Lists are great. They inspire discussion, create arguments, and tend to spiral off into fun new lists. When you do a list about the “BEST” of anything it goes from being fun to becoming a hotbed for arguments. There’s no such thing as a definitive list but I’ve decided to pull from my rather extensive life of film watching and put it to good use.
This is not the “film critic’s top 100” list. There’s no guarantee Citizen Kane or The Bicycle Thief will be in the top echelon or even on the list. This is the 100 movies I would put my name on as my top 100. If I died tomorrow this would represent the 100 films I find most vital, special, or ones that bonded to whatever it is that makes me me. I’m not including documentaries, though that might make for a nice supplemental list.
The first 80 will be in no particular order. The last 20 will be in very particular order. One a day, you have my word.
#91 – JFK
Why is it here:
Oliver Stone is a polarizing filmmaker, especially to people too young to have experienced the tremendous run of films he created from Salvador on to Platoon to Wall Street to Talk Radio to Born on the Fourth of July to The Doors to this film. The 80’s was his decade whether by critical acclaim, box office success, or incendiary discussion. Stone’s mania gave his films an electricity that made them so much more that biopics. They were event films and he routinely brought career best performances from the people associated. JFK is the culmination of that decade, an assault on the senses and a heavily researched “what if” of a movie with one of the best casts ever assembled. Despite shaky accent work Kevin Costner anchors the film well (as he did in the excellent Thirteen Days) and he’s assisted heavily by everyone around him aside from Oliver Stone’s son, who is a nightmare. It’s an amazing, moving, and inspiring film. I defy anyone who loves film not to watch this to see just how far the medium can be stretched to tell a story.
And Donald Sutherland’s gigantic monologue deserves its own award.
Moments to savor:
The Mister X sequence is a masterstroke. Walter Matthau on the plane bending Jim Garrison’s ear.
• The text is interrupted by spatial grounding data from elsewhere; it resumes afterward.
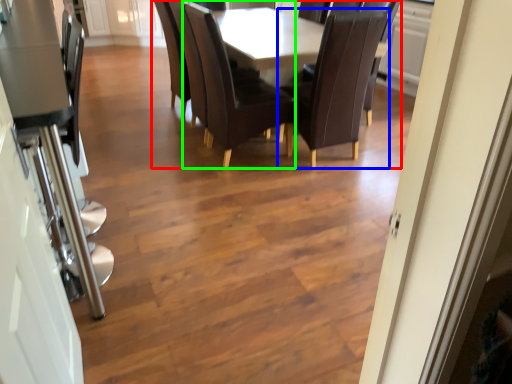 Question: Estimate the real-world distances between objects in this image. Which object is closer to kitchen & dining room table (highlighted by a red box), chair (highlighted by a blue box) or chair (highlighted by a green box)?

Choices:
 (A) chair
 (B) chair

Answer: (B) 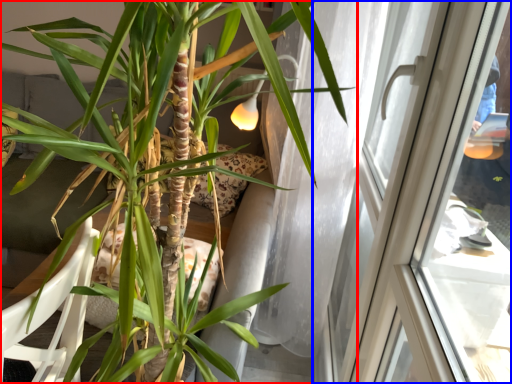 Question: Which object is further to the camera taking this photo, houseplant (highlighted by a red box) or window (highlighted by a blue box)?

Choices:
 (A) houseplant
 (B) window

Answer: (B) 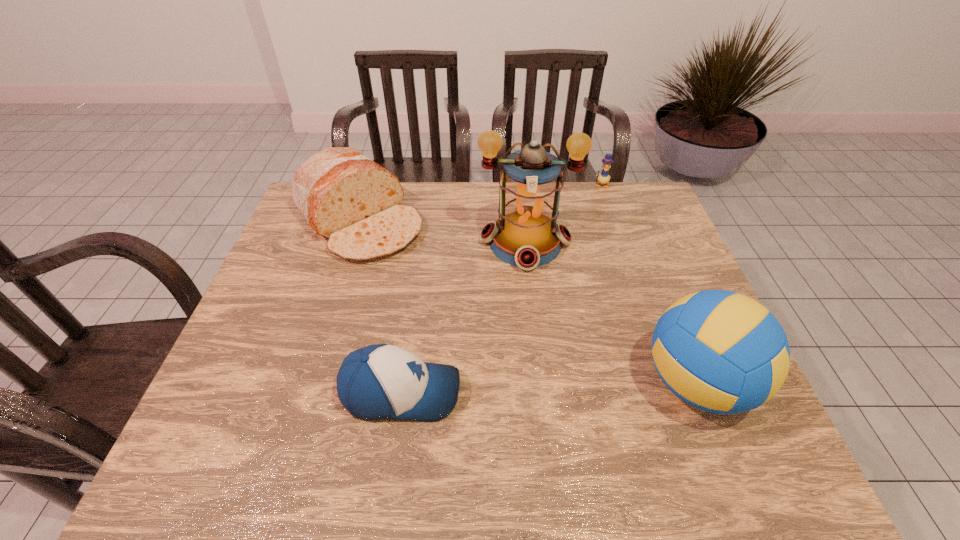 Where is `vacant point located 0.060m on the front-facing side of the third object from right to left`? The image size is (960, 540). vacant point located 0.060m on the front-facing side of the third object from right to left is located at coordinates (526, 290).

The height and width of the screenshot is (540, 960). Find the location of `free space located at the sliced end of the third shortest object`. free space located at the sliced end of the third shortest object is located at coordinates (440, 298).

The width and height of the screenshot is (960, 540). I want to click on vacant space situated at the sliced end of the third shortest object, so click(x=458, y=315).

You are a GUI agent. You are given a task and a screenshot of the screen. Output one action in this format:
    pyautogui.click(x=<x>, y=<y>)
    Task: Click on the vacant region located 0.310m at the sliced end of the third shortest object
    
    Given the screenshot: What is the action you would take?
    pyautogui.click(x=461, y=318)

Image resolution: width=960 pixels, height=540 pixels. Identify the location of free space located 0.080m on the face of the duckling, where the monocle is placed. (600, 201).

Locate an element on the screen. This screenshot has height=540, width=960. free space located 0.400m on the face of the duckling, where the monocle is placed is located at coordinates (597, 266).

Locate an element on the screen. The image size is (960, 540). vacant space located on the face of the duckling, where the monocle is placed is located at coordinates (599, 235).

The height and width of the screenshot is (540, 960). I want to click on lantern located at the far edge, so click(526, 235).

Where is `bread present at the far edge`? The image size is (960, 540). bread present at the far edge is located at coordinates (346, 197).

This screenshot has height=540, width=960. Find the location of `duckling at the far edge`. duckling at the far edge is located at coordinates (603, 178).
John Candy’s down home charm. Seeing Tommy Lee Jones and Gary Oldman disappear into roles. The grisly revisiting of one of the most famous murders of all time. Trying to figure what the film stock is on any given shot.
Very high despite the length of the film. It’s a film that teeters back and forth in terms of the fiction/nonfiction scale and it makes it even more engaging. It seems so batshit crazy at times but Stone is such a fantastic puller of emotion that suspension of disbelief sometimes gives in to the sheet force of his vision.
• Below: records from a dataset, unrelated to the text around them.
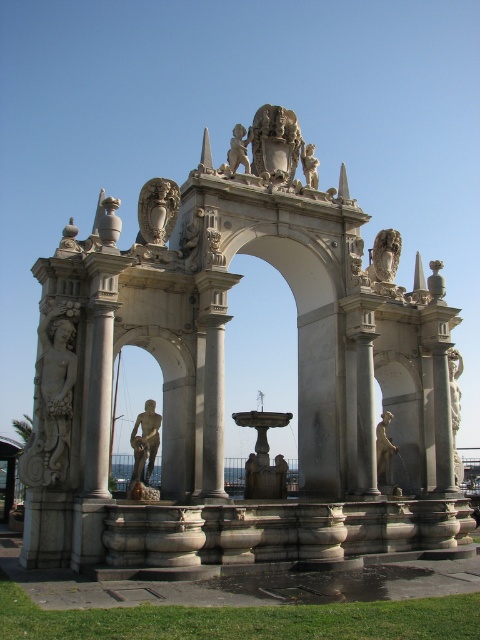 Question: Which of these objects is positioned closest to the white marble statue at right?

Choices:
 (A) white marble statue at center
 (B) carved stone figure at left

Answer: (B)

Question: Which object appears farthest from the camera in this image?

Choices:
 (A) matte bronze statue at center
 (B) white marble statue at right
 (C) white marble column at center

Answer: (B)

Question: In this image, where is white marble column at center located relative to polished bronze cherub at center top?

Choices:
 (A) below
 (B) above

Answer: (A)

Question: Considering the relative positions of white marble arch at center and matte bronze statue at center in the image provided, where is white marble arch at center located with respect to matte bronze statue at center?

Choices:
 (A) below
 (B) above

Answer: (B)

Question: Which object is closer to the camera taking this photo?

Choices:
 (A) white marble statue at upper center
 (B) white marble statue at center
 (C) polished stone fountain at center

Answer: (C)

Question: Can you confirm if white marble column at center is thinner than matte bronze statue at center?

Choices:
 (A) yes
 (B) no

Answer: (B) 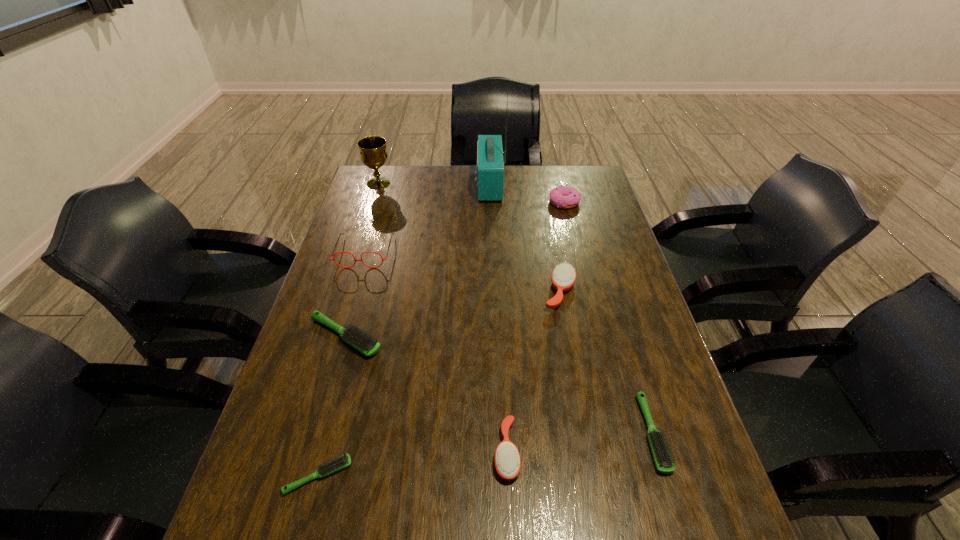 Find the location of `vacant region between the biggest light hairbrush and the light radio receiver`. vacant region between the biggest light hairbrush and the light radio receiver is located at coordinates (418, 260).

Image resolution: width=960 pixels, height=540 pixels. I want to click on the fifth closest object to the third hairbrush from left to right, so click(x=333, y=259).

Where is `the closest object to the tallest object`? the closest object to the tallest object is located at coordinates (565, 197).

Locate an element on the screen. The width and height of the screenshot is (960, 540). hairbrush that is the second nearest to the biggest light hairbrush is located at coordinates pos(507,458).

This screenshot has width=960, height=540. Find the location of `hairbrush that stands as the second closest to the shortest hairbrush`. hairbrush that stands as the second closest to the shortest hairbrush is located at coordinates (507, 458).

Identify which light hairbrush is the second closest to the nearer orange hairbrush. Please provide its 2D coordinates. Your answer should be formatted as a tuple, i.e. [(x, y)], where the tuple contains the x and y coordinates of a point satisfying the conditions above.

[(344, 461)]

Identify which light hairbrush is the third nearest to the tallest object. Please provide its 2D coordinates. Your answer should be formatted as a tuple, i.e. [(x, y)], where the tuple contains the x and y coordinates of a point satisfying the conditions above.

[(344, 461)]

Identify the location of vacant space that satisfies the following two spatial constraints: 1. on the front-facing side of the fourth farthest object; 2. on the right side of the farther orange hairbrush. The width and height of the screenshot is (960, 540). coord(353,292).

Where is `vacant position in the image that satisfies the following two spatial constraints: 1. on the front panel of the light radio receiver; 2. on the front-facing side of the seventh shortest object`? Image resolution: width=960 pixels, height=540 pixels. vacant position in the image that satisfies the following two spatial constraints: 1. on the front panel of the light radio receiver; 2. on the front-facing side of the seventh shortest object is located at coordinates (492, 252).

Identify the location of free space that satisfies the following two spatial constraints: 1. on the front-facing side of the spectacles; 2. on the right side of the tallest hairbrush. This screenshot has width=960, height=540. (353, 292). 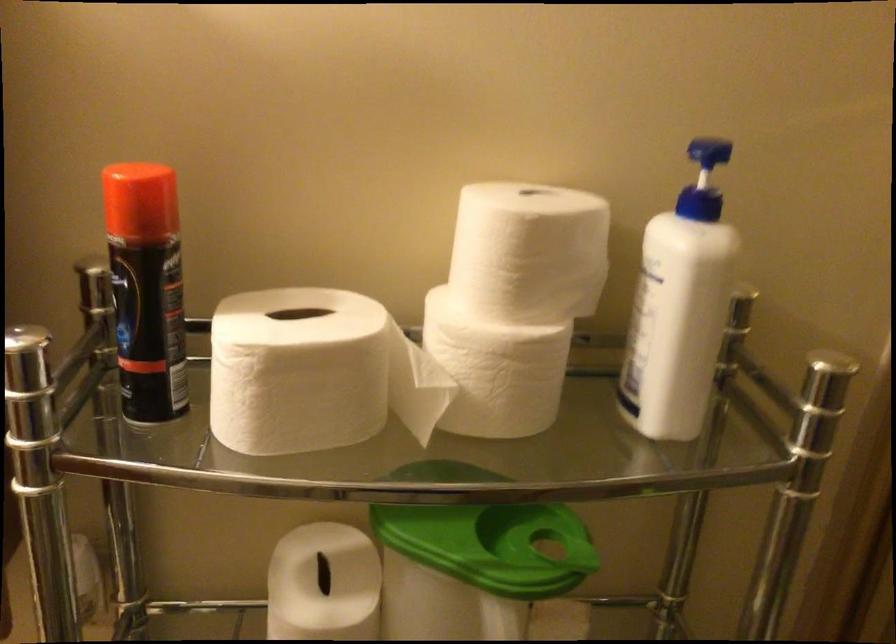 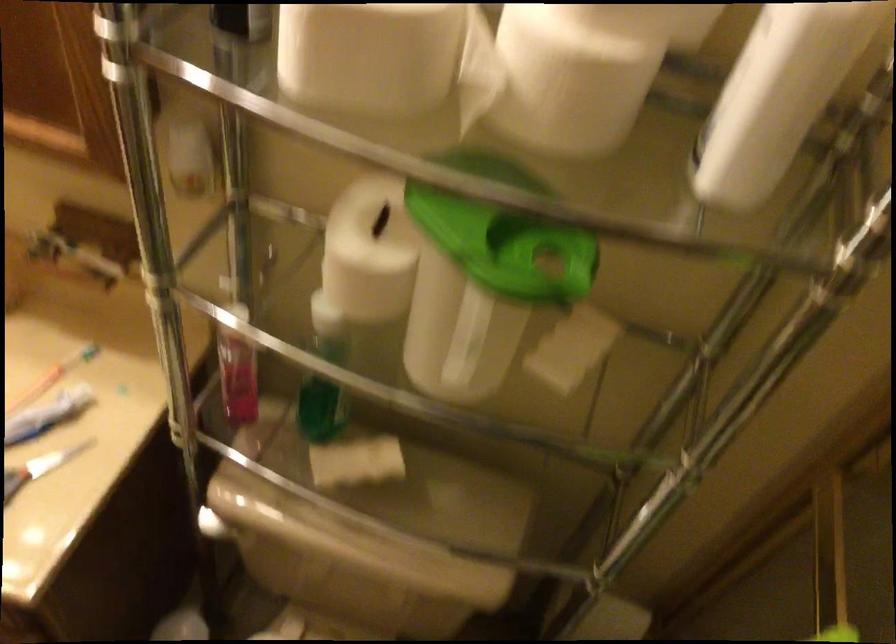 In the second image, find the point that corresponds to point 694,333 in the first image.

(778, 96) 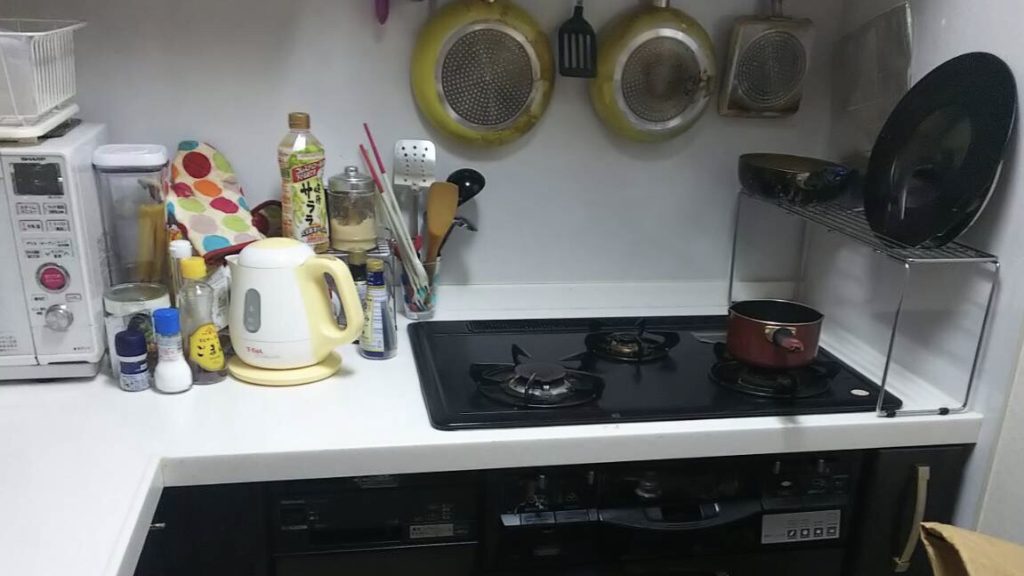 Find the location of `pot holder`. pot holder is located at coordinates (228, 203).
This is one of those movies that really is one of the last awe-inspiring kitchen sink films of the pre-digital era. A lot of the cutting techniques and varying degrees of quality in the film stock is something that is the norm today. It’s easy to do now and the world is built around tremendous amounts of cutting and use of the frame to keep the eye diverted. Oliver Stone dug deep here and it makes the film really a kind of pioneer in the way it told its story. It’s not Stone’s creation of course, he studied from many greats on both sides of the pond and it shows.